## Task instructions
Retype, character for character, the line containing "90301 Senec" along with each line after it through the end of the data, and only those.

## Provided data
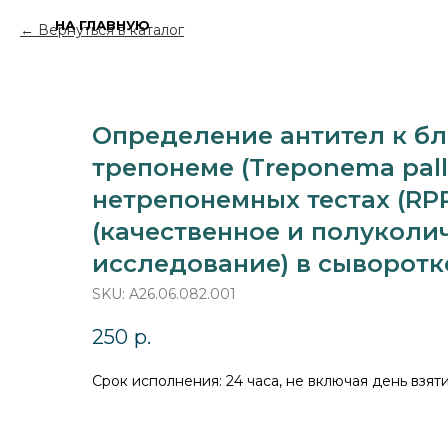
НА ГЛАВНУЮ
Вернуться в каталог
Определение антител к б
трепонеме (Treponema pall
нетрепонемных тестах (RP
(качественное и полуколи
исследование) в сыворотк
SKU:
A26.06.082.001
250
р.
Срок исполнения: 24 часа, не включая день взя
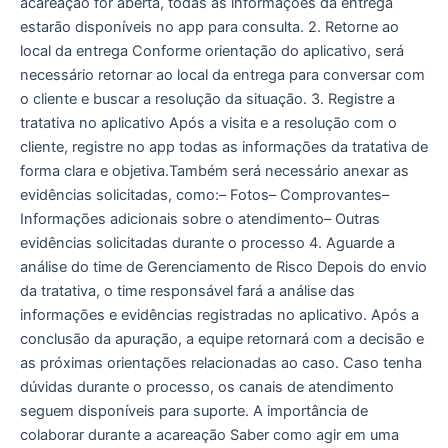
acareação for aberta, todas as informações da entrega
estarão disponíveis no app para consulta. 2. Retorne ao
local da entrega Conforme orientação do aplicativo, será
necessário retornar ao local da entrega para conversar com
o cliente e buscar a resolução da situação. 3. Registre a
tratativa no aplicativo Após a visita e a resolução com o
cliente, registre no app todas as informações da tratativa de
forma clara e objetiva.Também será necessário anexar as
evidências solicitadas, como:– Fotos– Comprovantes–
Informações adicionais sobre o atendimento– Outras
evidências solicitadas durante o processo 4. Aguarde a
análise do time de Gerenciamento de Risco Depois do envio
da tratativa, o time responsável fará a análise das
informações e evidências registradas no aplicativo. Após a
conclusão da apuração, a equipe retornará com a decisão e
as próximas orientações relacionadas ao caso. Caso tenha
dúvidas durante o processo, os canais de atendimento
seguem disponíveis para suporte. A importância de
colaborar durante a acareação Saber como agir em uma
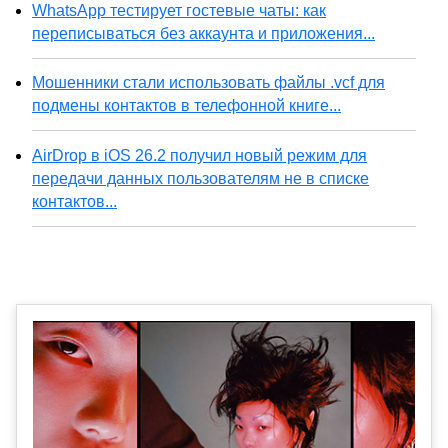
WhatsApp тестирует гостевые чаты: как
переписываться без аккаунта и приложения...
Мошенники стали использовать файлы .vcf для
подмены контактов в телефонной книге...
AirDrop в iOS 26.2 получил новый режим для
передачи данных пользователям не в списке
контактов...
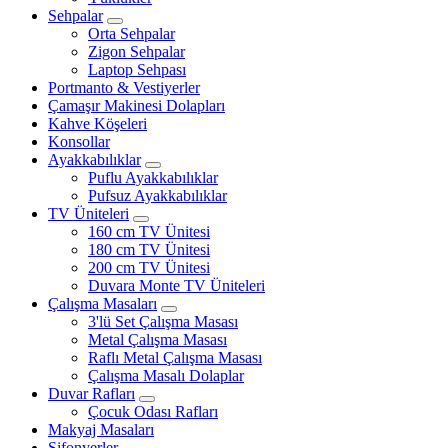
Sehpalar
Orta Sehpalar
Zigon Sehpalar
Laptop Sehpası
Portmanto & Vestiyerler
Çamaşır Makinesi Dolapları
Kahve Köşeleri
Konsollar
Ayakkabılıklar
Puflu Ayakkabılıklar
Pufsuz Ayakkabılıklar
TV Üniteleri
160 cm TV Ünitesi
180 cm TV Ünitesi
200 cm TV Ünitesi
Duvara Monte TV Üniteleri
Çalışma Masaları
3'lü Set Çalışma Masası
Metal Çalışma Masası
Raflı Metal Çalışma Masası
Çalışma Masalı Dolaplar
Duvar Rafları
Çocuk Odası Rafları
Makyaj Masaları
Şifonyerler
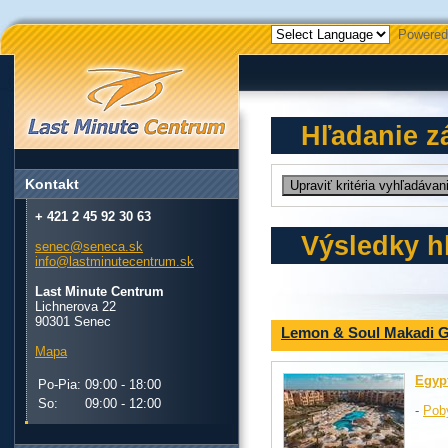
Powered
Hľadanie z
Kontakt
+ 421 2 45 92 30 63
Výsledky h
senec@seneca.sk
info@lastminutecentrum.sk
Last Minute Centrum
Lichnerova 22
90301 Senec
Lemon & Soul Makadi 
Mapa
Egyp
Po-Pia:
09:00 - 18:00
So:
09:00 - 12:00
-
Pob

## Written solution
90301 Senec
Lemon & Soul Makadi 
Mapa
Egyp
Po-Pia:
09:00 - 18:00
So:
09:00 - 12:00
-
Pob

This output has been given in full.